To be completely honest, I was in a bit of a hurry so I didn’t actually look up Pauline’s work before I used the quote.  Today I stumbled onto her website, recognised her name and read a few posts. Wow. It was like reading my thoughts, only expressed better by someone else. Pauline teaches Practical Neuro-Literacy programs to lawyers and other professionals and while I’m not even clear what this means…I needed to know about her work because:

I met a neuro-scientist on Saturday who consults to corporates on various ways of harnessing brain function that I didn’t have time to understand. I told him I want to find out about the application of his work to lawyers.  Crash, bam, boom, whoosh, the pieces fall into place. Watch this space for neuro-science and law!

I was particularly struck by some paragraphs on Pauline Tesler’s blog (the Integral Institute) which I shall paste below.  I cannot wait to learn more about her work and bring it to South Africa. The bits I’ve chosen to quote are not about her neuro work but about the essential humanity of lawyers. Beautifully written.

And yet I,  a lawyer, saw immediately how these practices and insights could help members of my own profession reclaim meaning and integration in our daily work with clients–serving them better, and at the same time taking better care of ourselves as human beings.  It seems to me that the profound organizing purpose that most of us in the legal profession discovered in our early years and that we carry forth in our work arises out of deeply held values of fairness and peace.  Yet as we learn to be lawyers, we are socialized to move away from important human qualities and behaviors that surely are central in helping our clients find fair resolution and peace.

To become lawyers, we have struggled to hone necessary skills and to become excellent at what we do.  Although most of us brought to the table a facility with language, argumentation and logic, nonetheless it came easily to none of us to “think like a lawyer,” the first hard lesson of a legal education.  Many of us have paid a steep price as we shaped ourselves to match the professional persona of a lawyer, pruning away what doesn’t match the official job description  (empathy is often one of the early casualties) and squeezing into the box inconvenient  human qualities (our own emotions, our own most accessible ways of apprehending reality) unrelated to legalistic deductive reasoning, so as to keep them unseen and under control.
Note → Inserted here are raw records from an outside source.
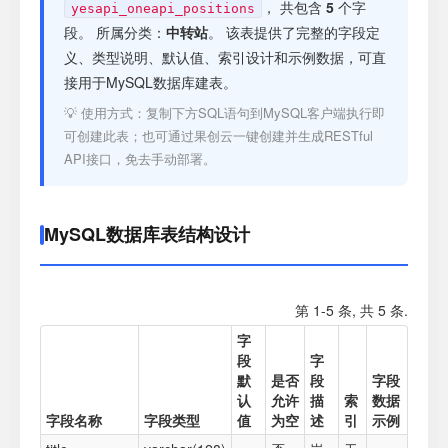
注册
， 共包含
5
个字
yesapi_oneapi_positions
段。 所属分类：
中转站
。 该表提供了完整的字段定
义、类型说明、默认值、索引设计和示例数据，可直
登录
接用于MySQL数据库建表。
💡 使用方式：复制下方SQL语句到MySQL客户端执行即
接口测试
可创建此表；也可通过果创云一键创建并生成RESTful
API接口，免去手动部署。
MySQL数据库表结构设计
第 1-5 条, 共 5 条.
字
段
字
默
是否
段
字段
认
允许
描
索
数据
字段名称
字段类型
值
为空
述
引
示例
Do we have to leave behind essential humanity to practice law?  I don’t think so.  But that’s what happens to us in law school and in our on the job experiences in court.  No wonder lawyers register so high in all the indicia of a profession in trouble:  drug abuse, alcoholism, major depression, suicide.  We tend not to want our children to follow in our footsteps, and perhaps this problem–the loss of intrinsic human meaning in our daily work–is the reason.

Long may this river run.

The Dream of a Common Language

In the last few months I’ve wished I had a clearer explanation of what I do. I tend to end up explaining what I used to do (lawyer, Educational director of non-profit college, law lecturer) to arrive in a round-about way at what I do now.  I’m not sure a job title is all that important. But it does make it hard to design a business card. What am I supposed to put under my name?

Titles aside, I do have a clear sense that my mission (at least for the next while) is:

To contribute to the conscious transformation of the legal profession.
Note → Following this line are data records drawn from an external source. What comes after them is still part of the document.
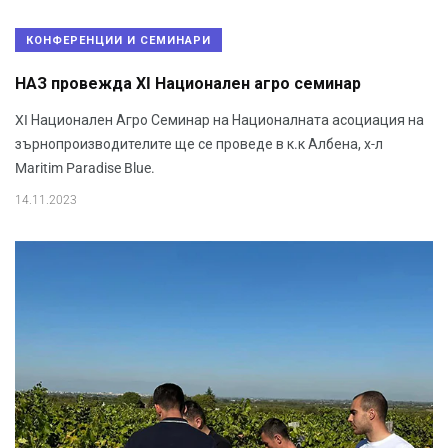
КОНФЕРЕНЦИИ И СЕМИНАРИ
НАЗ провежда XI Национален агро семинар
XI Национален Агро Семинар на Националната асоциация на
зърнопроизводителите ще се проведе в к.к Албена, х-л
Maritim Paradise Blue.
14.11.2023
This draws many blank stares. Perhaps it’s the fact I use “conscious” and “legal” in the same sentence? I believe the phrase “conscious law” does not have to be an oxymoron. It is possible to practise law in a way that is just, equitable and humane and it is possible to develop a legal system that is efficient and effective and gives people dignity.

We live in exciting times. There is a global shift towards a new way of being in the world. New ways of eating, living, building, communicating, doing business – because, simply put, people are realising that continuing to do things as we used to, is killing both ourselves and the planet.  Recognition of this global shift is no longer the preserve of New Age hippies expounding on vegetarianism and communal living. It covers every industry and it’s reaching the legal world too.(For a list of 100 Spiritual leaders who all, in some way, write about this global shift, you can look here)
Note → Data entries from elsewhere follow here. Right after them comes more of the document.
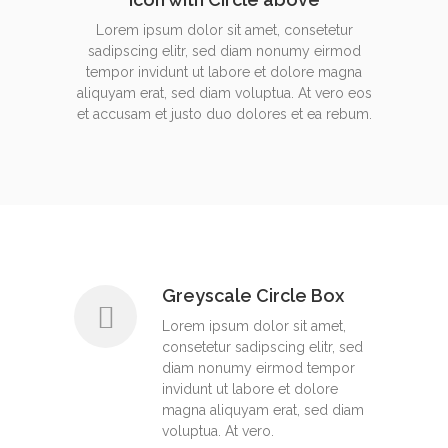
Lorem ipsum dolor sit amet, consetetur
sadipscing elitr, sed diam nonumy eirmod
tempor invidunt ut labore et dolore magna
aliquyam erat, sed diam voluptua. At vero eos
et accusam et justo duo dolores et ea rebum.
Greyscale Circle Box
Lorem ipsum dolor sit amet,
consetetur sadipscing elitr, sed
diam nonumy eirmod tempor
invidunt ut labore et dolore
magna aliquyam erat, sed diam
voluptua. At vero.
So I don’t have a title but I’m realising I am not alone. I have dreamed of a common language (phrase borrowed from the wonderful poet Adrienne Rich) to talk to others who are writing and thinking about law, legal systems and legal professionals in a new way, a more conscious way. Today, stumbling around the internet, I came across the book Lawyers as Peacemakers: Practicing Holistic, Problem-Solving Law by Kim Wright. And linked to this I’ve found

People who speak this language of a conscious transformation in law!

I don’t feel I’m such a voice in the wilderness anymore! Here’s a brief introduction to some of the people I hope, over time, to be able to call my thinking partners. I’ll be writing about each of these people as I research them and hopefully get in touch with them. (Unfortunately this sort of research doesn’t pay the rent – an obstacle I’m trying to overcome)

David B. Wexler:  Blah: Professor of Law and Director, International Network on Therapeutic Jurisprudence, University of Puerto Rico, and Distinguished Research Professor of Law and Professor of Psychology, University of Arizona. Interesting:  He writes of …a bench and bar that better serves society, and a legal profession composed of counselors, leaders, and peacemakers.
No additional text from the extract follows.